Double indexing/slicing using tensors as indices

Hello, I’m having a hard time understanding double indexing using tensors as indices; as an example:

import torch

points = torch.randint(0, 4, (4, 5, 2))
batch_indices = torch.randint(0, 4, (4, 4, 3))
idx = torch.randint(0, 4, (4, 4, 3))

new_points = points[batch_indices, idx, :]

print('points shape: {}'.format(points.shape))
print('batch_indices shape: {}'.format(batch_indices.shape))
print('idx shape: {}'.format(idx.shape))
print('new_points shape: {}'.format(new_points.shape))

The shapes printing results are as follows:

points shape: torch.Size([4, 5, 2])
batch_indices shape: torch.Size([4, 4, 3])
idx shape: torch.Size([4, 4, 3])
new_points shape: torch.Size([4, 4, 3, 2])

Can someone help to provide an equivalent set of simpler operations?

Hi Minh!

Let’s start by looking at an example of so-called advanced indexing
where we use two index tensors to index into a two-dimensional
tensor. This is similar to your example, except we simplify it by leaving
out the part where you use slicing (the colon, “:”) on the third dimension.

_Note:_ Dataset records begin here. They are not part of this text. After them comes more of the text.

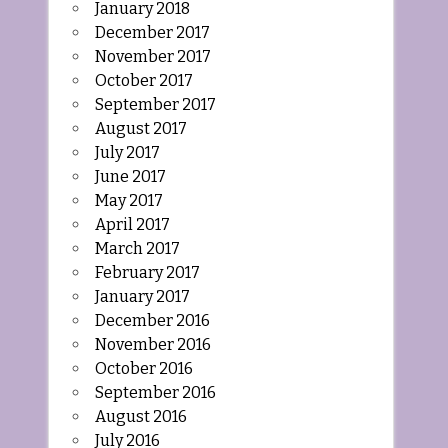
January 2018
December 2017
November 2017
October 2017
September 2017
August 2017
July 2017
June 2017
May 2017
April 2017
March 2017
February 2017
January 2017
December 2016
November 2016
October 2016
September 2016
August 2016
July 2016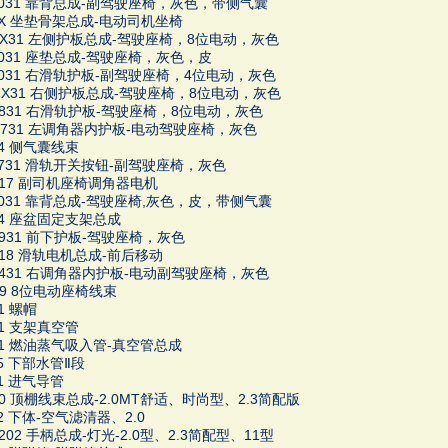
13031 靠背总成-副驾驶座椅，灰色，带侧气囊
66X 坐垫骨架总成-电动司机坐椅
1HX31 左侧护板总成-驾驶座椅，8位电动，灰色
16031 座垫总成-驾驶座椅，灰色，皮
03031 右滑轨护板-副驾驶座椅，4位电动，灰色
1MX31 右侧护板总成-驾驶座椅，8位电动，灰色
1K831 右滑轨护板-驾驶座椅，8位电动，灰色
1G731 左调角器内护板-电动驾驶座椅，灰色
34 侧气囊线束
16731 滑轨开关按钮-副驾驶座椅，灰色
8617 副司机座椅调角器电机
18031 靠背总成-驾驶座椅,灰色，皮，带侧气囊
164 座盆固定支架总成
1K931 前下护板-驾驶座椅，灰色
8618 滑轨电机总成-前后移动
1F431 右调角器内护板-电动副驾驶座椅，灰色
1H9 8位电动座椅线束
31 螺帽
41 支架真空管
361 燃油蒸气吸入管-真空管总成
85 下部水管Ⅱ段
01 进气导管
100 顶棚线束总成-2.0MT舒适、时尚型、2.3简配版
02 下体-空气滤清器、2.0
2202 手柄总成-灯光-2.0型、2.3简配型、11型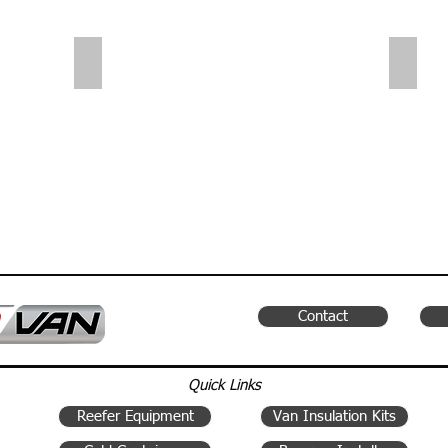
Sliding Shelves | Small Van
Small
Contact
Quick Links
Reefer Equipment
Van Insulation Kits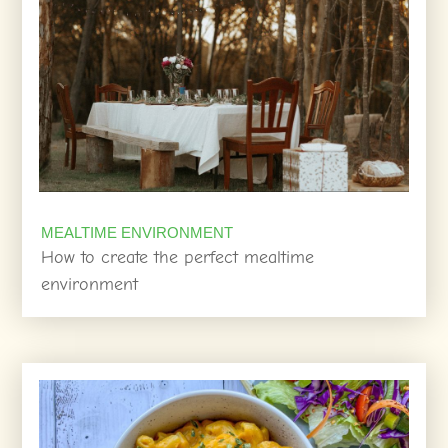
MEALTIME ENVIRONMENT
How to create the perfect mealtime
environment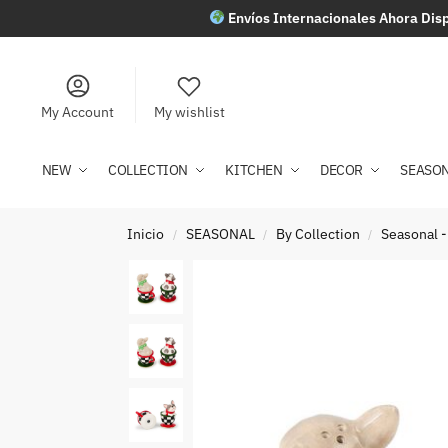
Envíos Internacionales Ahora Disp
My Account
My wishlist
NEW
COLLECTION
KITCHEN
DECOR
SEASO
Inicio
SEASONAL
By Collection
Seasonal -
/
/
/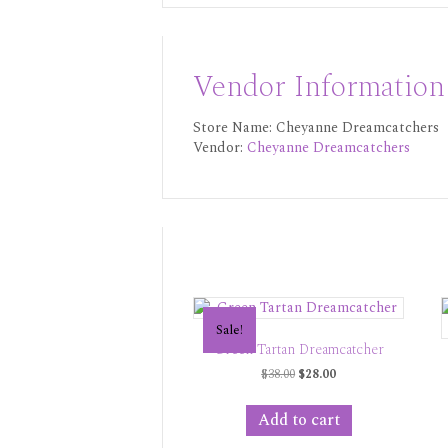
Vendor Information
Store Name:
Cheyanne Dreamcatchers
Vendor:
Cheyanne Dreamcatchers
Sale!
Green Tartan Dreamcatcher
Original
Current
$
38.00
$
28.00
price
price
was:
is:
Add to cart
$38.00.
$28.00.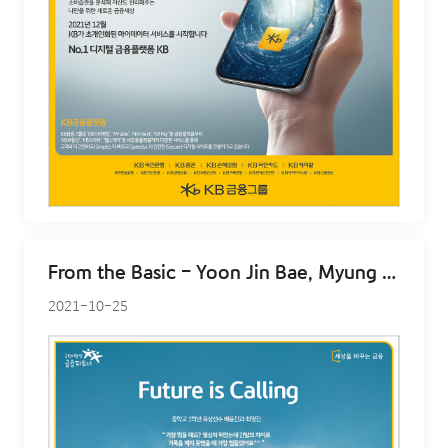
From the Basic - Yoon Jin Bae, Myung jin Choi
2021-10-25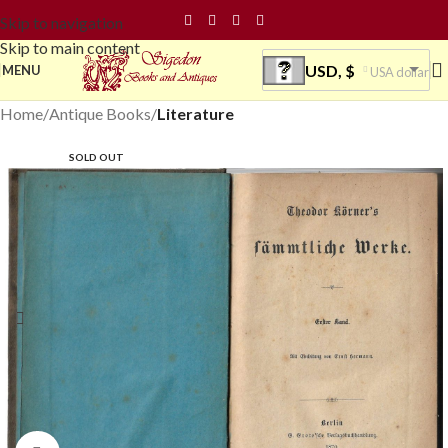
Skip to navigation
Skip to main content
USD, $
MENU
USA dollar
Home
Antique Books
Literature
SOLD OUT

The two index tensors have the same shape, but their shape is not
related to the shape of the tensor into which you are indexing. Instead,
the shape of the index tensors becomes the shape of the resulting tensor.

This is the first part of the example given below.

Then when you put the colon in for your third dimension, you are saying
that you want all of the third dimension, and advanced indexing simply
applies your two index tensors to each (two-dimensional) slice along the
third dimension.

This is done explicitly in the second part of the example.

Finally, you can (not that you should) build three index tensors so that
you can use “plain” advanced indexing to index directly into your
three-dimensional tensor without slicing.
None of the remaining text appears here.